Atravesaron los pasillos en completo silencio, cuando el caballero doce se había resignado a la derrota cuando el cansancio le suplicaba que ya era mucho por un día. Las antorchas estaban encendidas iluminando con color opaco las paredes empedradas, escoltándolos hasta donde al final del pasillo se advirtió una puerta abierta. Hilos de luz salían del borde, anunciando que posiblemente alguien había allí.
Manigoldo sin el más mínimo ápice de respeto, abrió la puerta en par, pegando un grito estelar.
—¡Celia! —llamó a la cocinera, y después de varios segundos, no recibió respuestas. El pequeño recinto a pesar de estar iluminado, estaba vacío.

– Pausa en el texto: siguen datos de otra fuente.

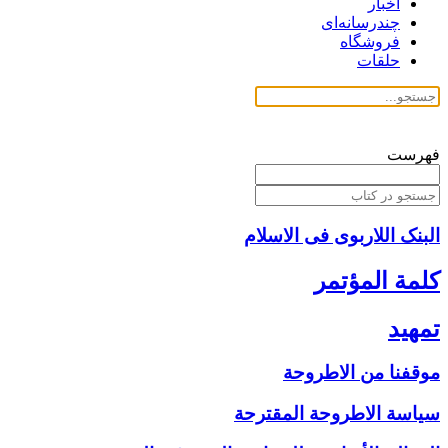
اخبار
چندرسانه‌ای
فروشگاه
حلقات
فهرست
البنک اللاربوی فی الاسلام
كلمة المؤتمر
تمهيد
موقفنا من الاطروحة
سياسة الاطروحة المقترحة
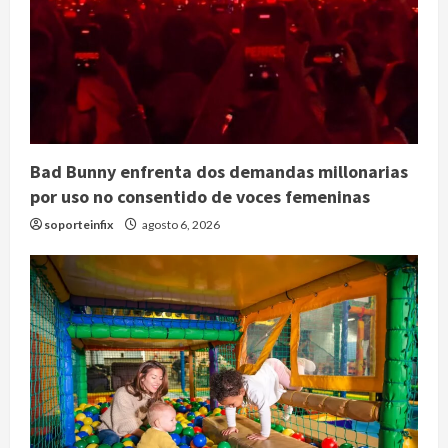
Bad Bunny enfrenta dos demandas millonarias
por uso no consentido de voces femeninas
soporteinfix
agosto 6, 2026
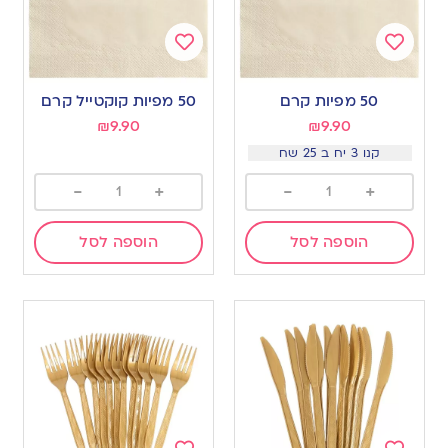
Add
Add
to
to
50 מפיות קרם
50 מפיות קוקטייל קרם
wishlist
wishlist
₪
9.90
₪
9.90
קנו 3 יח ב 25 שח
-
+
-
+
הוספה לסל
הוספה לסל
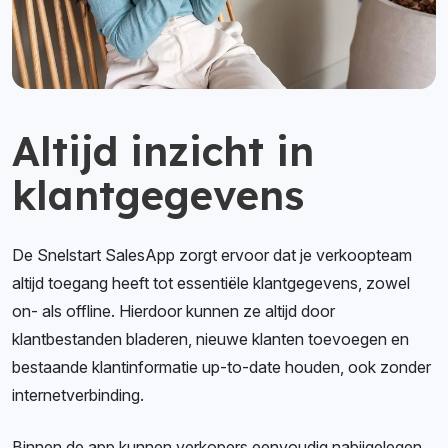
Altijd inzicht in
klantgegevens
De Snelstart SalesApp zorgt ervoor dat je verkoopteam
altijd toegang heeft tot essentiële klantgegevens, zowel
on- als offline. Hierdoor kunnen ze altijd door
klantbestanden bladeren, nieuwe klanten toevoegen en
bestaande klantinformatie up-to-date houden, ook zonder
internetverbinding.
Binnen de app kunnen verkopers eenvoudig nabijgelegen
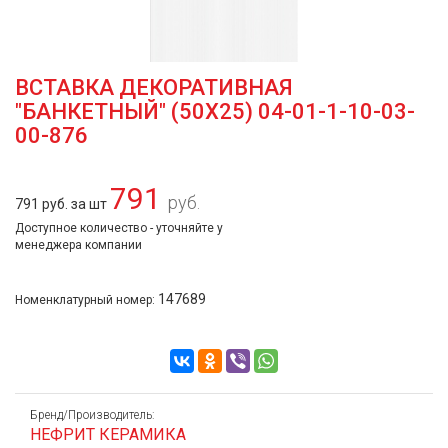
ВСТАВКА ДЕКОРАТИВНАЯ
"БАНКЕТНЫЙ" (50Х25) 04-01-1-10-03-
00-876
791
руб.
791 руб. за шт
Доступное количество - уточняйте у
менеджера компании
147689
Номенклатурный номер:
Бренд/Производитель:
НЕФРИТ КЕРАМИКА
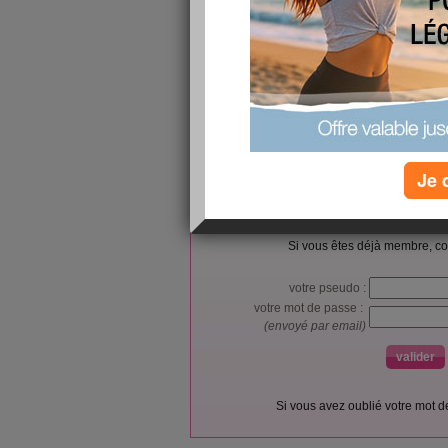
SOT-666
https://www.futureelectronics.com/p/electromecha
protection/usblc6-2p6-stmicroelectronics-9124
Je 
L’accès et l’utilisation du forum sont réser
Vous pouvez vous
inscrire gratu
Si vous êtes déjà membre, co
votre pseudo :
votre mot de passe :
(envoyé par email)
Si vous avez oublié votre mot 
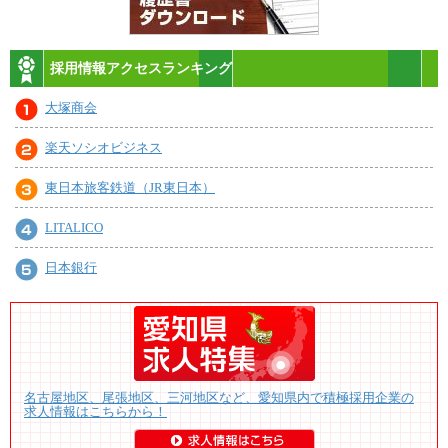
採用情報アクセスランキング
大塚商会
楽天ソシオビジネス
東日本旅客鉄道（JR東日本）
LITALICO
日本銀行
名古屋地区、尾張地区、三河地区など、愛知県内で積極採用企業の
求人情報はこちらから！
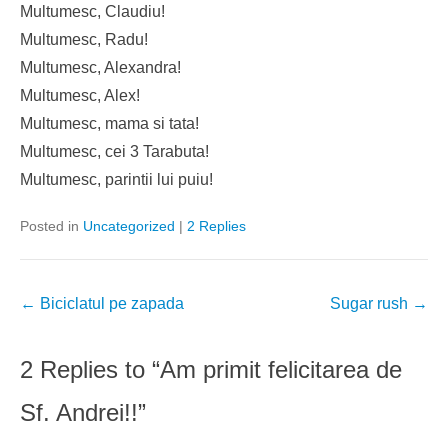
Multumesc, Claudiu!
Multumesc, Radu!
Multumesc, Alexandra!
Multumesc, Alex!
Multumesc, mama si tata!
Multumesc, cei 3 Tarabuta!
Multumesc, parintii lui puiu!
Posted in
Uncategorized
|
2 Replies
Post
←
Biciclatul pe zapada
Sugar rush
→
navigation
2 Replies to “Am primit felicitarea de
Sf. Andrei!!”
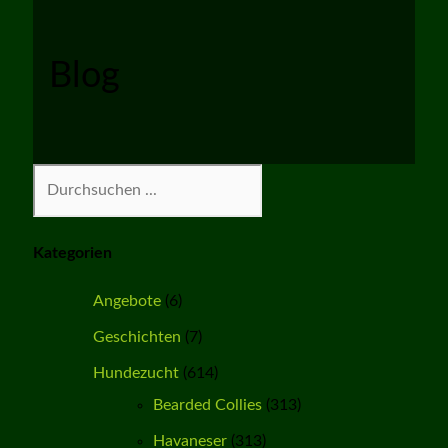
Blog
Suchen
Kategorien
Angebote
(6)
Geschichten
(7)
Hundezucht
(614)
Bearded Collies
(313)
Havaneser
(313)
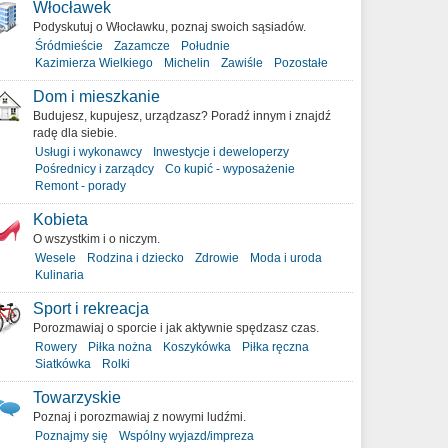
Włocławek
Podyskutuj o Włocławku, poznaj swoich sąsiadów.
Śródmieście
Zazamcze
Południe
Kazimierza Wielkiego
Michelin
Zawiśle
Pozostałe
Dom i mieszkanie
Budujesz, kupujesz, urządzasz? Poradź innym i znajdź
radę dla siebie.
Usługi i wykonawcy
Inwestycje i deweloperzy
Pośrednicy i zarządcy
Co kupić - wyposażenie
Remont - porady
Kobieta
O wszystkim i o niczym.
Wesele
Rodzina i dziecko
Zdrowie
Moda i uroda
Kulinaria
Sport i rekreacja
Porozmawiaj o sporcie i jak aktywnie spędzasz czas.
Rowery
Piłka nożna
Koszykówka
Piłka ręczna
Siatkówka
Rolki
Towarzyskie
Poznaj i porozmawiaj z nowymi ludźmi.
Poznajmy się
Wspólny wyjazd/impreza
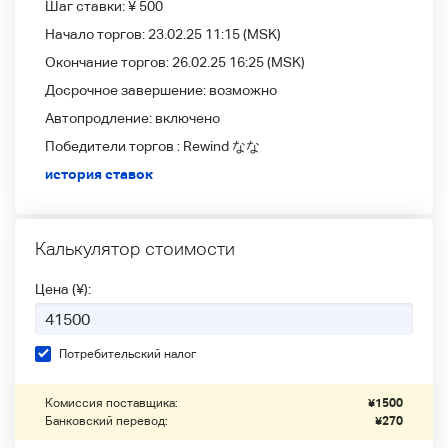
Шаг ставки:
¥ 500
Начало торгов:
23.02.25 11:15
(MSK)
Окончание торгов:
26.02.25 16:25
(MSK)
Досрочное завершение:
возможно
Автопродление:
включено
Победители
торгов :
Rewind なな
история ставок
Калькулятор стоимости
Цена (¥):
Потребительский налог
Комиссия поставщика:
¥
1500
Банковский перевод:
¥
270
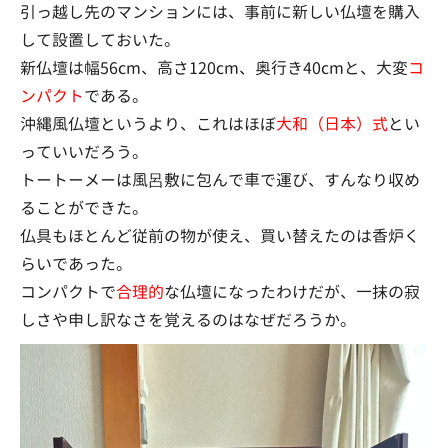
引っ越し先のマンションには、事前に新しい仏壇を購入
して設置しておいた。
新仏壇は幅56cm、高さ120cm、奥行き40cmと、大変
コ
ンパクト
である。
沖縄風仏壇というより、これはほぼ
大和（日本）式
とい
っていいだろう。
トートーメーは風呂敷に包んで車で運び、すんなり収め
ることができた。
仏具もほとんど従前の物が使え、買い替えたのは香炉く
らいであった。
コンパクトで
合理的
な仏壇になったわけだが、一抹の寂
しさや申し訳なさを覚えるのはなぜだろうか。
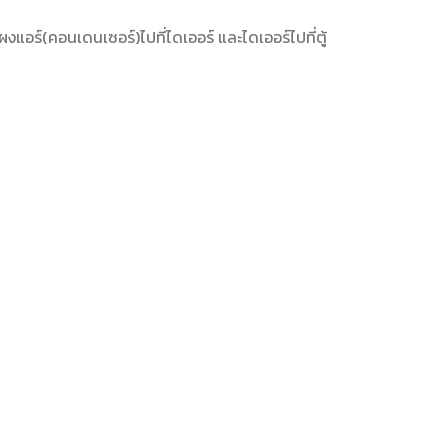
แอร์(คอนเดนเซอร์)ไปที่ไดเออร์ และไดเออร์ไปที่ตู้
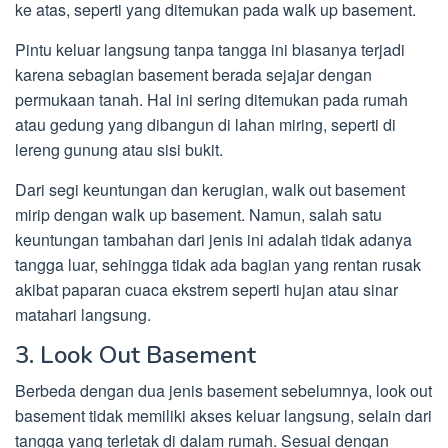
ke atas, seperti yang ditemukan pada walk up basement.
Pintu keluar langsung tanpa tangga ini biasanya terjadi
karena sebagian basement berada sejajar dengan
permukaan tanah. Hal ini sering ditemukan pada rumah
atau gedung yang dibangun di lahan miring, seperti di
lereng gunung atau sisi bukit.
Dari segi keuntungan dan kerugian, walk out basement
mirip dengan walk up basement. Namun, salah satu
keuntungan tambahan dari jenis ini adalah tidak adanya
tangga luar, sehingga tidak ada bagian yang rentan rusak
akibat paparan cuaca ekstrem seperti hujan atau sinar
matahari langsung.
3. Look Out Basement
Berbeda dengan dua jenis basement sebelumnya, look out
basement tidak memiliki akses keluar langsung, selain dari
tangga yang terletak di dalam rumah. Sesuai dengan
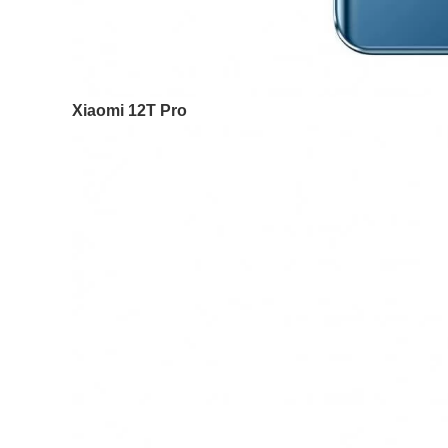
Xiaomi 12T Pro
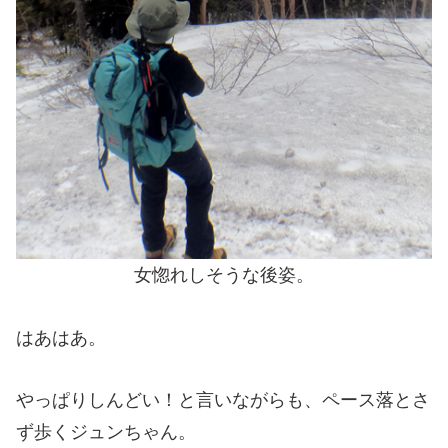
女惚れしそうな後姿。
はあはあ。
やっぱりしんどい！と言いながらも、ペース落とさ
ず歩くジュンちゃん。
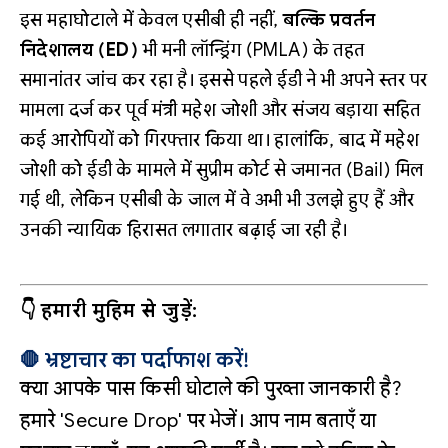
इस महाघोटाले में केवल एसीबी ही नहीं,
बल्कि प्रवर्तन
निदेशालय (ED)
भी मनी लॉन्ड्रिंग (PMLA) के तहत
समानांतर जांच कर रहा है। इससे पहले ईडी ने भी अपने स्तर पर
मामला दर्ज कर पूर्व मंत्री महेश जोशी और संजय बड़ाया सहित
कई आरोपियों को गिरफ्तार किया था। हालांकि, बाद में महेश
जोशी को ईडी के मामले में सुप्रीम कोर्ट से जमानत (Bail) मिल
गई थी, लेकिन एसीबी के जाल में वे अभी भी उलझे हुए हैं और
उनकी न्यायिक हिरासत लगातार बढ़ाई जा रही है।
👇 हमारी मुहिम से जुड़ें:
🛑 भ्रष्टाचार का पर्दाफाश करें!
क्या आपके पास किसी घोटाले की पुख्ता जानकारी है?
हमारे 'Secure Drop' पर भेजें। आप नाम बताएँ या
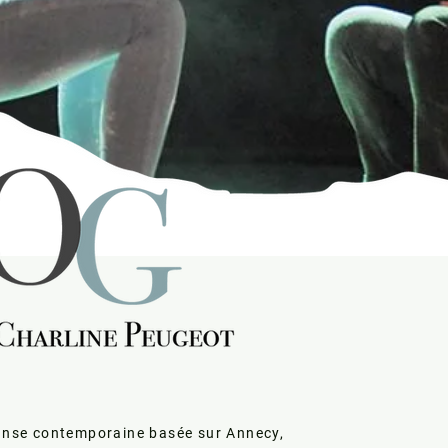
nse contemporaine basée sur Annecy,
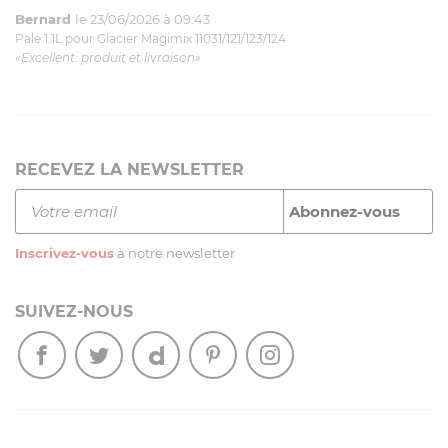
Bernard
le 23/06/2026 à 09:43
Pale 1.1L pour Glacier Magimix 11031/121/123/124
«Excellent: produit et livraison»
RECEVEZ LA NEWSLETTER
Inscrivez-vous
à notre newsletter
SUIVEZ-NOUS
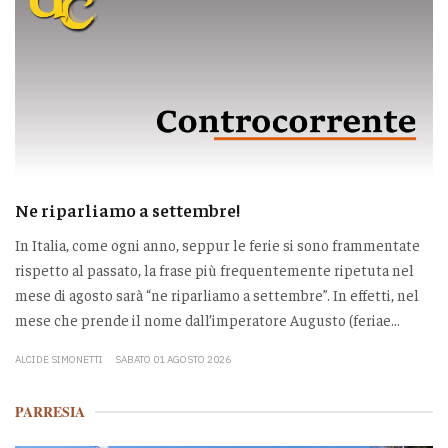
Ne riparliamo a settembre!
In Italia, come ogni anno, seppur le ferie si sono frammentate
rispetto al passato, la frase più frequentemente ripetuta nel
mese di agosto sarà “ne riparliamo a settembre”. In effetti, nel
mese che prende il nome dall’imperatore Augusto (feriae...
ALCIDE SIMONETTI
SABATO 01 AGOSTO 2026
PARRESIA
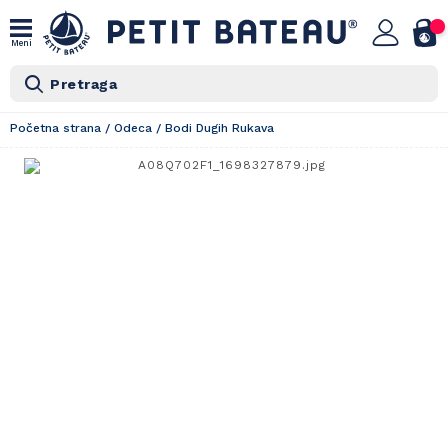
Meni
Pretraga
Početna strana
/
Odeca
/
Bodi Dugih Rukava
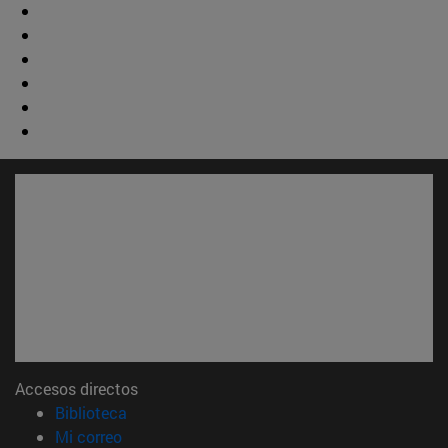
Accesos directos
(abre en nueva ventana)
Biblioteca
(abre en nueva ventana)
Mi correo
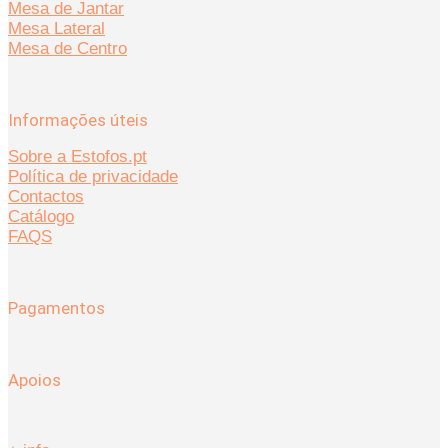
Mesa de Jantar
Mesa Lateral
Mesa de Centro
Informações úteis
Sobre a Estofos.pt
Política de privacidade
Contactos
Catálogo
FAQS
Pagamentos
Apoios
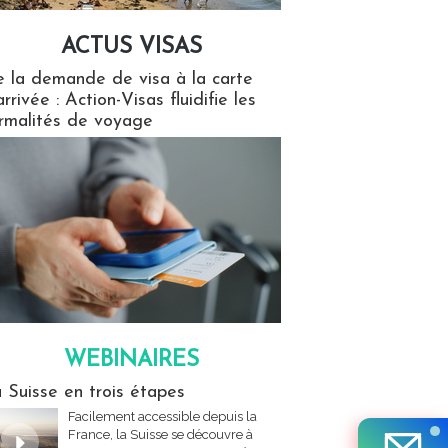
ACTUS VISAS
isas
 la demande de visa à la carte
arrivée : Action-Visas fluidifie les
rmalités de voyage
WEBINAIRES
res
 Suisse en trois étapes
Facilement accessible depuis la
France, la Suisse se découvre à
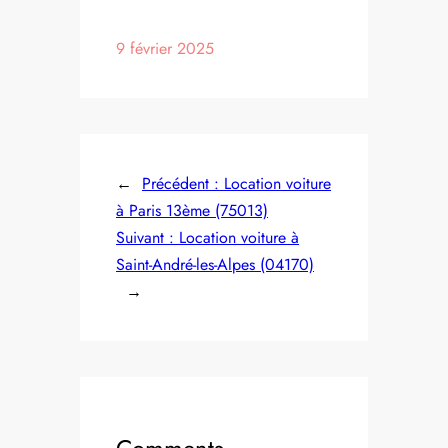
9 février 2025
←
Précédent :
Location voiture
à Paris 13ème (75013)
Suivant :
Location voiture à
Saint-André-les-Alpes (04170)
→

—No hay nadie aquí. —acotó Albafica, cruzado de brazos en el umbral de la puerta—. Regresemos.
Con un bufido, el italiano caminó dos pasos más en la cocina encontrando en la barra una pequeña bandeja de plata. Se acercó curioso y quitó la tapa encontrando unos brownies servidos. Había una pequeña nota dejada a un lado, donde el santo la tomó y la leyó.
"Para Manigoldo de Cáncer"
El santo pegó un liberó de emoción, y miró a Albafica sobre el hombro quien le miraba con una ceja alzada.
—¿Para esto me arrastraste? —preguntó con matiz molesto y aires de tendencias homicidas.
—¡Claro! —Se acercó al pisciano, pasando de largo por el aura asesina y lo jaló de la muñeca para que entrara a la cocina—. ¡Vamos a comer!
Albafica se soltó del agarre, y se detuvo frente a él.
—No, gracias. —Miró la bandeja, y luego la nota—. No me gusta el chocolate.
—¿A qué clase de bestia sin alma no podría gustarle el chocolate? —Vio a Albafica horrorizado.
Éste se encogió de hombros, e iba a dar vuelta para cuando Manigoldo le detuvo por la muñeca.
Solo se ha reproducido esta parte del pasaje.